ユキノ:「喜」の俳優は、自分が原因になっているなどとは、夢にも思っていないのでしょうね。まったく、みんな困ったもんだ、と、上から眺めている。
ある有名なバレエダンサーが、ジャンプした時、「うまく飛べた」と思った瞬間その演技は醜くなる、と言いましたが、一瞬に現れ、伝わってしまうのですね。

青沼:そうです。一瞬にあらゆることが透けて見えてしまう。ライブはこわいです。
普段から自分の自惚れや、支配したくなる心など「喜」の心をよく捕まえて意識化してなければ、無意識に舞台で、表現したくないものが雑音のように出してしまうのです。

ユキノ:雑音なく、濁りなく、その場の空気を丸ごと変えることができる本物の俳優を目指して訓練をかさねていくために、まず初めに大切なことは何ですか?

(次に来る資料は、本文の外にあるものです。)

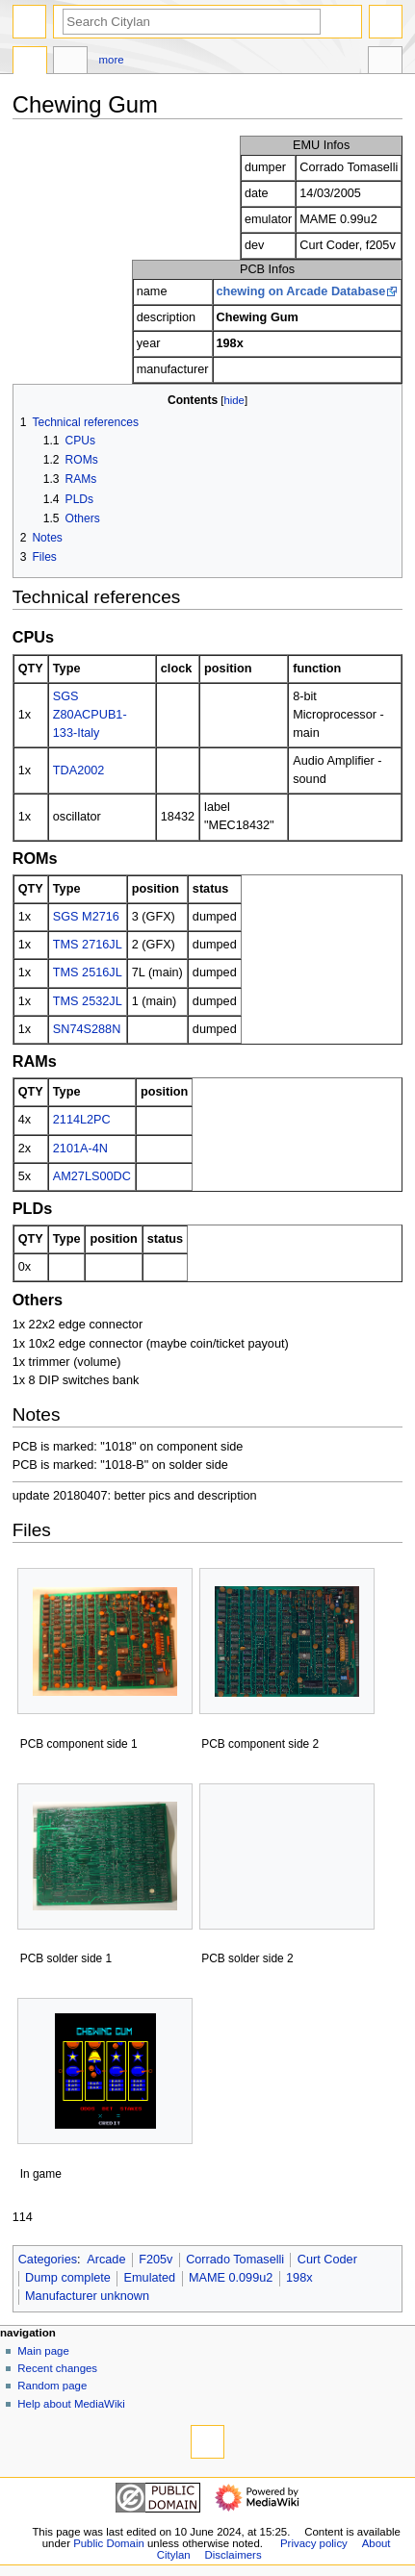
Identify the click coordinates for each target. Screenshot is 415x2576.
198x (299, 2278)
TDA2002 (79, 770)
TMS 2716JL (87, 944)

青沼:自分の心が「哀」になりやすいのか、「喜」なのか、普段から自分の喜怒哀楽を観察をすることが最も大切です。
だって、透明になってすっと舞台に立った時の、俳優の存在感と言ったら、それはもう!

ユキノ:モスクワ芸術座のカリャーギンさんのことですね!待ってました!

青沼:今から、20年以上前に日本で公演があり、日比谷の劇場で見た芝居が僕の役者人生を変えてしまったといっても過言ではありません。ショックでした。
音楽劇だったのですが、ストーリーも、あまりよく覚えいないのですが、カリャーギン氏の登場の場面が見たことのない存在感で、劇場中の空気を包み込んで、がらりと変えてしまったように思えました。ただゆっくり上手から歩いて出てきて舞台のセンターで立ち止まり、考え事をしながらあごひげを触り、ぶつぶつ何かつぶやくのです。
たったそれだけなのに、本当に何かを、その場で思索している「人間」が、存在しているのでした。思索しているふり、「演技」ではなく。ああ、これがまさに「演劇のリアリティー」だと思ったのです。

ユキノ:その場の空気を一変させる存在感だったのですね。
どうすればそんな存在感のある俳優になれるのか、「喜」の傾向を持つ俳優の弱点をさらに次回にお願いします。